While Lost and Beautiful makes a point of keeping an eye on Italy’s often turbulent political present—Marcello cuts to footage of recent countryside marches, protests, and clashes with the police—the film firmly situates itself as an elegy for dying ways of living and seeing. Admittedly, Marcello’s fondness for quaint and outmoded processes initially reeks of regression, and he can get a tad sentimental over these bygone times and places. But obsolescence can be beautiful, even transcendent, and, per Walter Benjamin, it is only in watching the past crumble and fade that we can be reunited with the utopian desires and promises that initially greeted a technology, aesthetic, set of ideals, etc., at its birth.
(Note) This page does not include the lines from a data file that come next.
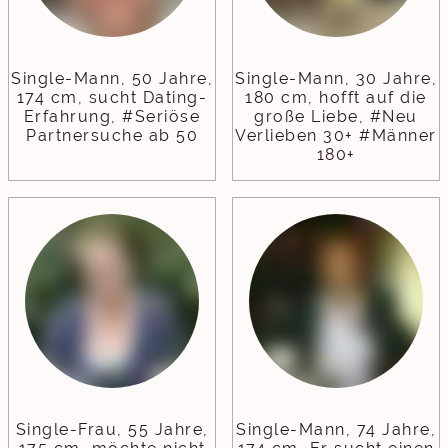
Single-Mann, 50 Jahre,
Single-Mann, 30 Jahre,
174 cm, sucht Dating-
180 cm, hofft auf die
Erfahrung, #Seriöse
große Liebe, #Neu
Partnersuche ab 50
Verlieben 30+ #Männer
180+
Single-Frau, 55 Jahre,
Single-Mann, 74 Jahre,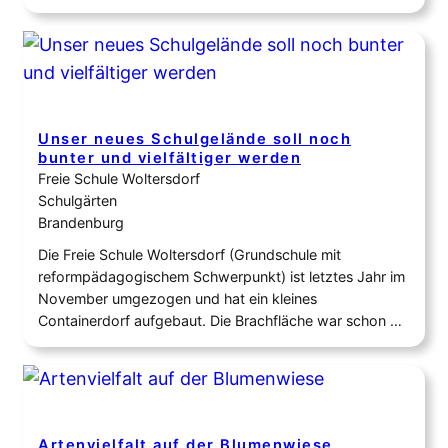
bunte Oase zu verwandeln, die reichlich Pollen, Nektar
und Früchte für die Tierwelt bietet. Die Voraussetzungen
dafür habe ich durch das Anpflanzen jetzt geschaffen –
…
Unser neues Schulgelände soll noch
bunter und vielfältiger werden
Freie Schule Woltersdorf
Schulgärten
Brandenburg
Die Freie Schule Woltersdorf (Grundschule mit
reformpädagogischem Schwerpunkt) ist letztes Jahr im
November umgezogen und hat ein kleines
Containerdorf aufgebaut. Die Brachfläche war schon mit
recht vielen heimischen Bäumen und Sträuchern
bestanden (Mirabelle, Zierpflaume, Weißdorn, Eiche,
Spitzahorn, etc.) bestanden. Wir haben es uns zum Ziel
gesetzt, die Artenvielfalt und den Blütenreichtum auf
unserem Gelände weiterzuentwickeln…
Artenvielfalt auf der Blumenwiese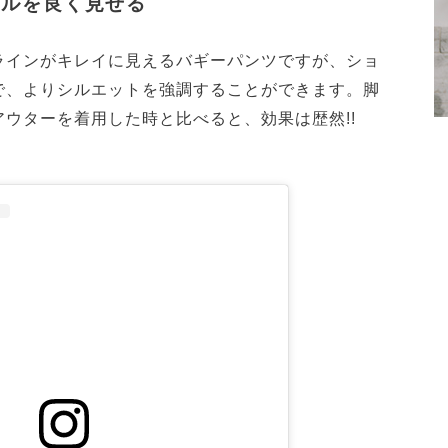
イルを良く見せる
ラインがキレイに見えるバギーパンツですが、ショ
で、よりシルエットを強調することができます。脚
ウターを着用した時と比べると、効果は歴然!!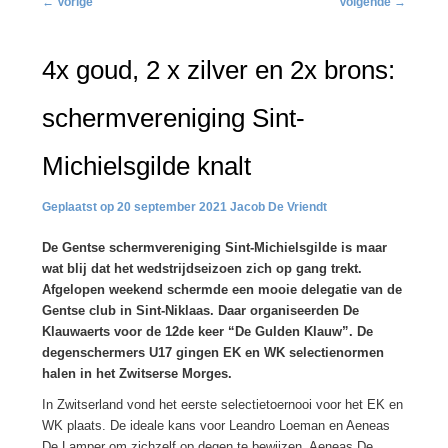
←
Vorige
Volgende
→
navigatie
4x goud, 2 x zilver en 2x brons:
schermvereniging Sint-
Michielsgilde knalt
20 september 2021
Jacob De Vriendt
De Gentse schermvereniging Sint-Michielsgilde is maar
wat blij dat het wedstrijdseizoen zich op gang trekt.
Afgelopen weekend schermde een mooie delegatie van de
Gentse club in Sint-Niklaas. Daar organiseerden De
Klauwaerts voor de 12de keer “De Gulden Klauw”. De
degenschermers U17 gingen EK en WK selectienormen
halen in het Zwitserse Morges.
In Zwitserland vond het eerste selectietoernooi voor het EK en
WK plaats. De ideale kans voor Leandro Loeman en Aeneas
De Lamper om zichzelf op degen te bewijzen. Aeneas De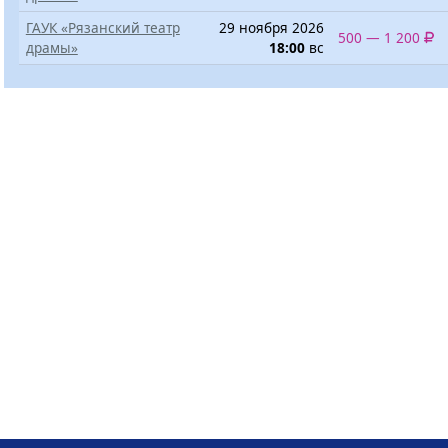
ГАУК «Рязанский театр
29 ноября 2026
500 — 1 200
драмы»
18:00
вс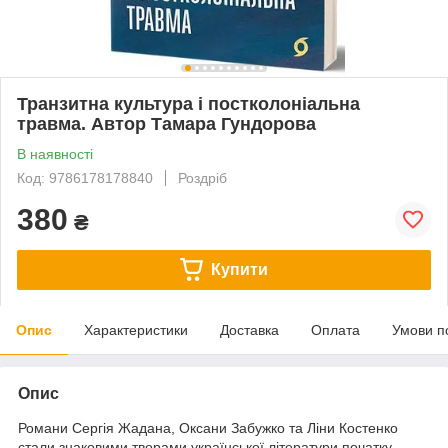
Транзитна культура і постколоніальна
травма. Автор Тамара Гундорова
В наявності
Код: 9786178178840
Роздріб
380
₴
Купити
Опис
Характеристики
Доставка
Оплата
Умови п
Опис
Романи Сергія Жадана, Оксани Забужко та Ліни Костенко
стали знаковими творами української літератури початку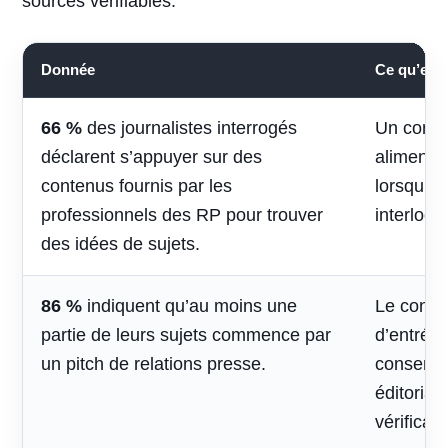
sources vérifiables.
Donnée
Ce qu’elle 
66 %
des journalistes interrogés
Un conte
déclarent s’appuyer sur des
alimenter 
contenus fournis par les
lorsqu’il
professionnels des RP pour trouver
interlocu
des idées de sujets.
86 %
indiquent qu’au moins une
Le contac
partie de leurs sujets commence par
d’entrée,
un pitch de relations presse.
conserve
éditorial
vérificati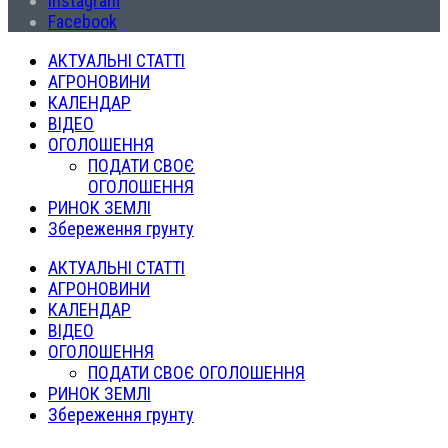
Instagram
Facebook
АКТУАЛЬНІ СТАТТІ
АГРОНОВИНИ
КАЛЕНДАР
ВІДЕО
ОГОЛОШЕННЯ
ПОДАТИ СВОЄ
ОГОЛОШЕННЯ
РИНОК ЗЕМЛІ
Збереження грунту
АКТУАЛЬНІ СТАТТІ
АГРОНОВИНИ
КАЛЕНДАР
ВІДЕО
ОГОЛОШЕННЯ
ПОДАТИ СВОЄ ОГОЛОШЕННЯ
РИНОК ЗЕМЛІ
Збереження грунту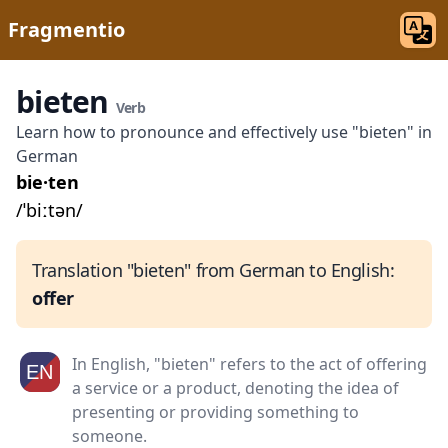
Fragmentio
bieten
Verb
Learn how to pronounce and effectively use "bieten" in
German
bie·ten
/ˈbiːtən/
Translation "bieten" from German to English:
offer
In English, "bieten" refers to the act of offering
a service or a product, denoting the idea of
presenting or providing something to
someone.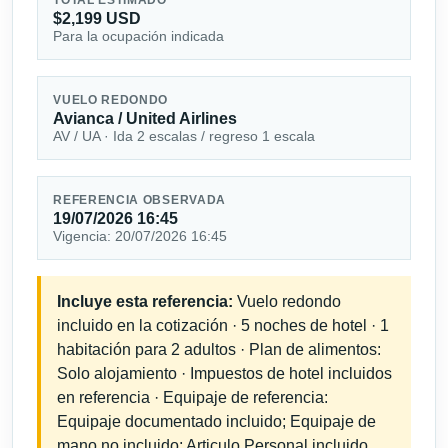
$2,199 USD
Para la ocupación indicada
VUELO REDONDO
Avianca / United Airlines
AV / UA · Ida 2 escalas / regreso 1 escala
REFERENCIA OBSERVADA
19/07/2026 16:45
Vigencia: 20/07/2026 16:45
Incluye esta referencia:
Vuelo redondo
incluido en la cotización · 5 noches de hotel · 1
habitación para 2 adultos · Plan de alimentos:
Solo alojamiento · Impuestos de hotel incluidos
en referencia · Equipaje de referencia:
Equipaje documentado incluido; Equipaje de
mano no incluido; Articulo Personal incluido.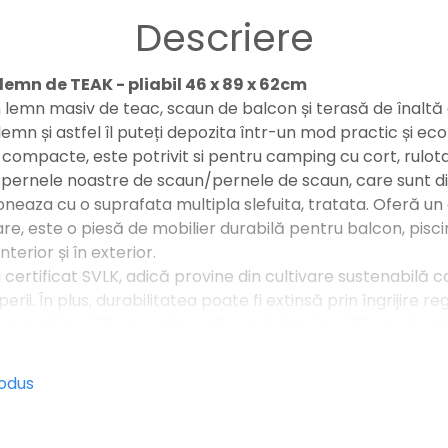
Descriere
lemn de TEAK - pliabil 46 x 89 x 62cm
n lemn masiv de teac, scaun de balcon și terasă de înaltă 
 lemn și astfel îl puteți depozita într-un mod practic și ec
 compacte, este potrivit si pentru camping cu cort, rulot
 pernele noastre de scaun/pernele de scaun, care sunt disp
neaza cu o suprafata multipla slefuita, tratata. Oferă un 
re, este o piesă de mobilier durabilă pentru balcon, pisci
nterior și în exterior.
 certificat SVLK, adică provine din cultivare sustenabilă 
erii. În plus, durabilitatea poate fi extinsă prin îngrijire re
rat: Inaltime 89 cm, Latime 46 cm, Adancime 62 cm. Comb
r fi mese, bănci și taburete pentru a forma un set sau adu
sau setul de grădină.
rodus
 89 x D 62cm
imativ 46 cm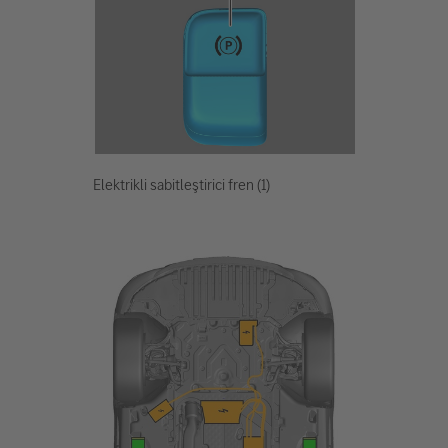
Elektrikli sabitleştirici fren (1)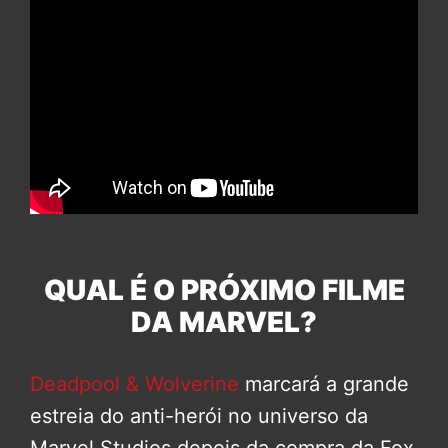
QUAL É O PRÓXIMO FILME
DA MARVEL?
Deadpool & Wolverine
marcará a grande
estreia do anti-herói no universo da
Marvel Studios depois da compra da Fox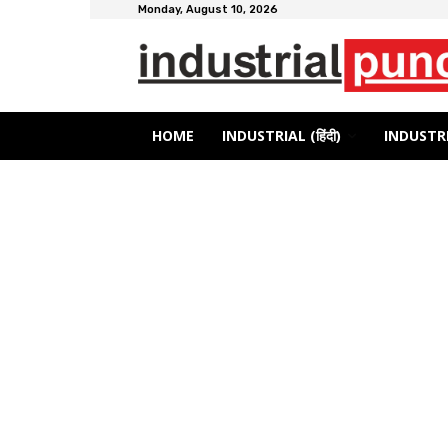
Monday, August 10, 2026
HOME
INDUSTRIAL (हिंदी)
INDUSTRI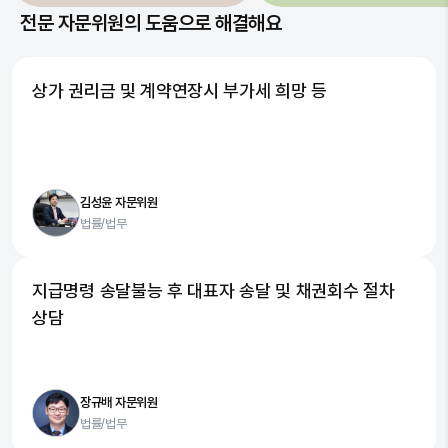
전문 자문위원의 도움으로 해결해요
상가 권리금 및 계약연장시 부가세 희망 등
김성윤 자문위원
법률/법무
지급명령 송달불능 후 대표자 송달 및 채권회수 절차
상담
장규배 자문위원
법률/법무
So there is a strange beauty there, in dwelling on the compositional match between a shot of a buffalo lounging in a field of grass and a 130-year-old Enrico Coleman painting, or in hearing a talking animal look out from a railway car—that seminal signifier of the industrial age that accompanied cinema’s own birth—proclaiming his sudden desire to have been born on the moon. The film’s final, soul-crushing impact speaks to a circularity that is far richer and more complex than any of these binary “old/new,” “now/then” juxtapositions might suggest, and it allows those elements to somehow be present together. If not side-by-side, then at least in an orientation so that they might look out and see one another.